Document layout detection data:
++++++

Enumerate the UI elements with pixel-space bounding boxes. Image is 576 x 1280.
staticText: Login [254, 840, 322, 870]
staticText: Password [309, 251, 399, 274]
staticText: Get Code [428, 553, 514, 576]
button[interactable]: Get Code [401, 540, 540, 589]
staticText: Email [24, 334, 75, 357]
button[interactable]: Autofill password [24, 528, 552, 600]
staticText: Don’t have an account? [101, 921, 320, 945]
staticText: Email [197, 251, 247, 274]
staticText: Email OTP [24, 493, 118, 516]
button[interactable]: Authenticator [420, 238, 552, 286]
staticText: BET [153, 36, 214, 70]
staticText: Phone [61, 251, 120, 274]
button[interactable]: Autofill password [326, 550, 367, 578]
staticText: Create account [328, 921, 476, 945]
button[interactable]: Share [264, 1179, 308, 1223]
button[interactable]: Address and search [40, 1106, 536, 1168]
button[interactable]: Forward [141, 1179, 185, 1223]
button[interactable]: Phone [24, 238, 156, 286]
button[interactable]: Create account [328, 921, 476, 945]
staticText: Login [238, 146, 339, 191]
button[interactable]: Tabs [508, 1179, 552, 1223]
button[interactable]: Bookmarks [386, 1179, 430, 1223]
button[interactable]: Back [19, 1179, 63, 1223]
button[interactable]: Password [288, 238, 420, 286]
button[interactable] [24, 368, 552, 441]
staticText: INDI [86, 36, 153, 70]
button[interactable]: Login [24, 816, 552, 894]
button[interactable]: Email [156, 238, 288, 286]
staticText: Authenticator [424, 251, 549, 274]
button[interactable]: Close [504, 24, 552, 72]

++++++

As you read the records above, find each line that contains "account" and copy it.

staticText: Don’t have an account? [101, 921, 320, 945]
staticText: Create account [328, 921, 476, 945]
button[interactable]: Create account [328, 921, 476, 945]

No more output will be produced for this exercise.